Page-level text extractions
________
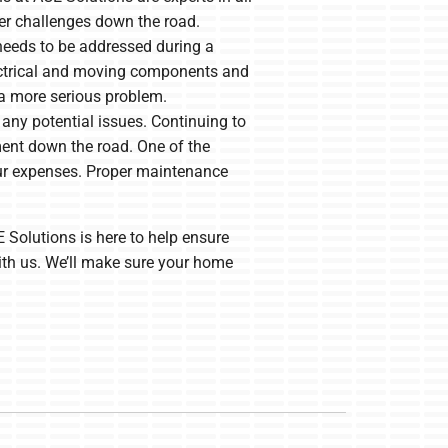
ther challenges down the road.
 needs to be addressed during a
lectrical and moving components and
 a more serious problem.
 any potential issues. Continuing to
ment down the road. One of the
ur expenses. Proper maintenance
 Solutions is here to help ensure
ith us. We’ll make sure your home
________
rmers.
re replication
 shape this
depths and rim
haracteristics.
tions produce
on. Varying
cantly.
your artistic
________
**GOAL OF THE EXERCISE:**
Out of the entries above, write out only the lines between the line holding "a more serious problem." and the line holding "ith us. We’ll make sure your home", inclusive, each exactly as given.

**SOLUTION TO THIS TASK:**
 a more serious problem.
 any potential issues. Continuing to
ment down the road. One of the
ur expenses. Proper maintenance
 Solutions is here to help ensure
ith us. We’ll make sure your home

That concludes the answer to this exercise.